## WHAT YOU ARE ASKED TO DO
Everything from the line with "signals map to private pricing and member" to the final line of the entries is to be set down exactly, except the pictures.

## EXTRACTED INFORMATION

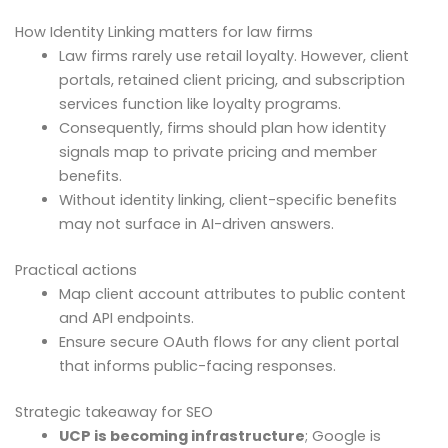
How Identity Linking matters for law firms
Law firms rarely use retail loyalty. However, client
portals, retained client pricing, and subscription
services function like loyalty programs.
Consequently, firms should plan how identity
signals map to private pricing and member
benefits.
Without identity linking, client-specific benefits
may not surface in AI-driven answers.
Practical actions
Map client account attributes to public content
and API endpoints.
Ensure secure OAuth flows for any client portal
that informs public-facing responses.
Strategic takeaway for SEO
UCP is becoming infrastructure
; Google is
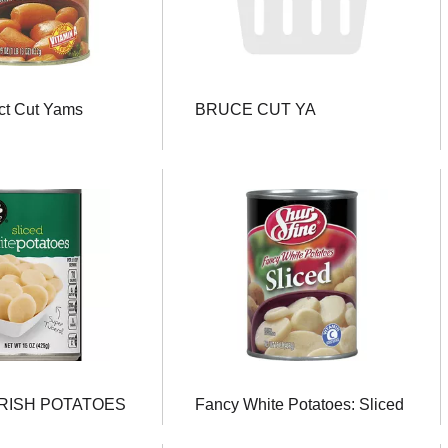
ct Cut Yams
BRUCE CUT YA
IRISH POTATOES
Fancy White Potatoes: Sliced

## TASK OUTPUT
signals map to private pricing and member
benefits.
Without identity linking, client-specific benefits
may not surface in AI-driven answers.
Practical actions
Map client account attributes to public content
and API endpoints.
Ensure secure OAuth flows for any client portal
that informs public-facing responses.
Strategic takeaway for SEO
UCP is becoming infrastructure
; Google is
ct Cut Yams
BRUCE CUT YA
IRISH POTATOES
Fancy White Potatoes: Sliced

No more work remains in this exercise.